Nairobi, for instance, is littered with campaign posters. From walls, trees, street lights, columns, beams, crash barriers, bollards and foot bridges, no structures have been spared.

And the A3 size posters are placed in a careless and haphazard manner. You will find one candidate’s poster placed over another candidate’s. You will find too, one wall plastered with dozens of posters bearing the face of a single candidate.

Old Nation roundabout, Landhies, Forest, Murang’a Road, Mombasa, and Jogoo roads, as well as the City Market and public toilet walls are all defaced. Campaign materials compete for space with those of traditional healers and strip clubs.

Bus termini such as the one in Githutrai, which doubles up as a market, are also subject to the same nuisance, and a similar scenario is evident on the tusks on Mombasa’s Moi Avenue.
Some road signs are covered with campaign posters.

In some neighbourhoods, posters have even defaced gates, doors and windows of residential houses.

As if this is not enough, graffiti artists have taken the campaign period as the perfect opportunity to practice their skills. Perhaps influenced by photojournalist Boniface Mwangi’s wall paintings and murals encouraging voters to get rid of “incompetent” and “corrupt” politicians, they have spray-painted portraits of politicians.

The most common is perhaps Jubilee Presidential candidate Uhuru Kenyatta’s portrait that resembles the stylised stencil of American President Barack Obama, dubbed the “Hope poster” used during the 2008 American presidential campaign.

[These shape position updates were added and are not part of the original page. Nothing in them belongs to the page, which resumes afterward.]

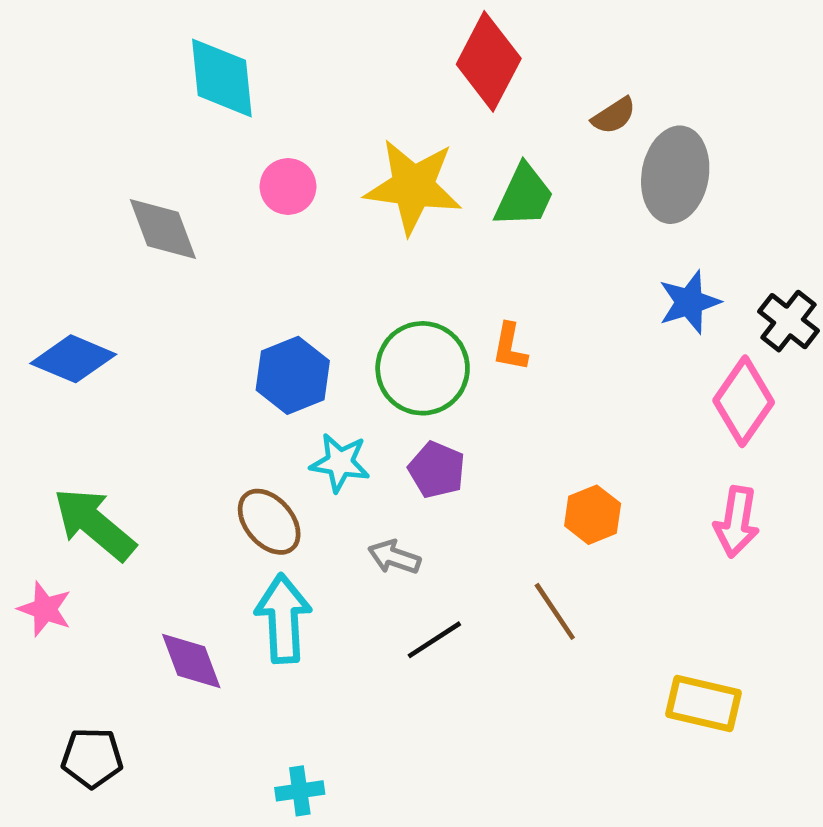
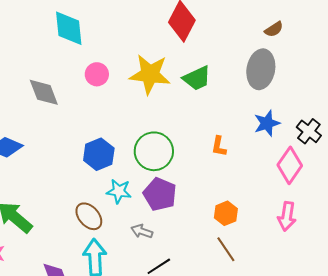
brown semicircle: (614, 116) -> (274, 29), moved
green trapezoid: (524, 196) -> (197, 78), turned 40
orange L-shape: (510, 347) -> (219, 146), moved
purple pentagon: (437, 470) -> (160, 194), size x1.4
brown line: (555, 611) -> (226, 249), moved

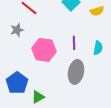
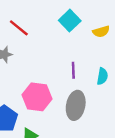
pink hexagon: (44, 50) -> (37, 97), moved

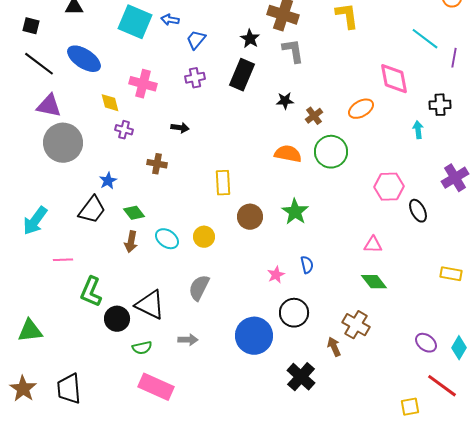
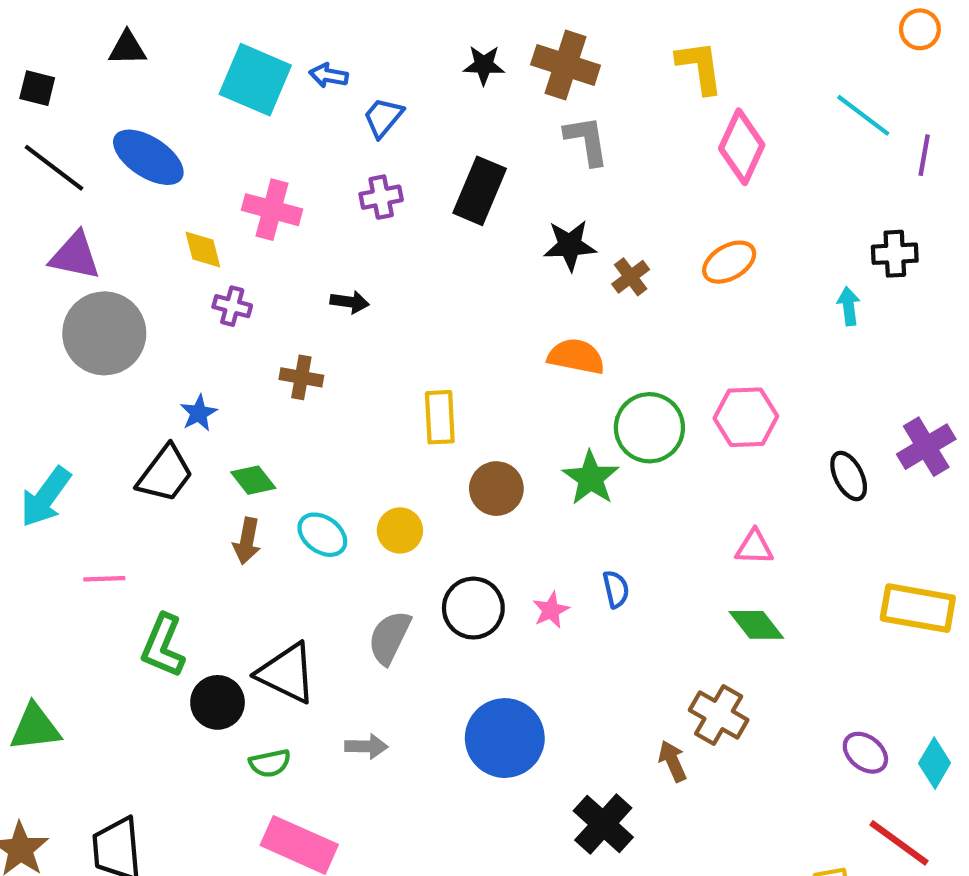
black star: (250, 39) -> (484, 65), moved, turned -30
pink diamond: (394, 79) -> (742, 147), moved, turned 36
black star: (285, 101) -> (570, 245), size x1.4
green circle: (331, 152) -> (649, 428), moved
purple cross: (455, 178) -> (926, 447), moved
pink hexagon: (389, 187) -> (746, 417), moved
yellow rectangle: (451, 274) -> (918, 608), size x1.6
black circle: (294, 313) -> (473, 608), moved

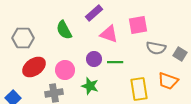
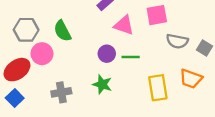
green semicircle: (64, 30) -> (62, 31), moved
red ellipse: (34, 67) -> (17, 70), moved
pink circle: (65, 70) -> (42, 54), moved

It can be spotted on many bus stop seats on Kenyatta Avenue.

Writings of (Ferdinard) “Waititu for Governor” can be seen in flyovers and underpasses around the city roads and by-passes, especially in Eastlands.

Last March, City Hall served a notice urging Waititu to “remove the graffiti and restore the (affected) areas to their original look within 48 hours.” However, no action was taken against him, and the graffiti remains.

The Electoral Code of Conduct in the Elections Act stipulates that registered political parties commit themselves to distribute non-offensive posters, as well as to remove them.

Candidates are not allowed to put up such advertisements on private buildings.

Mr Hillary Wambugu, the director of the City Inspectorate at the Nairobi City Council told the Nation: “It is an offence to put up unauthorised posters because it goes against the Council bylaws.”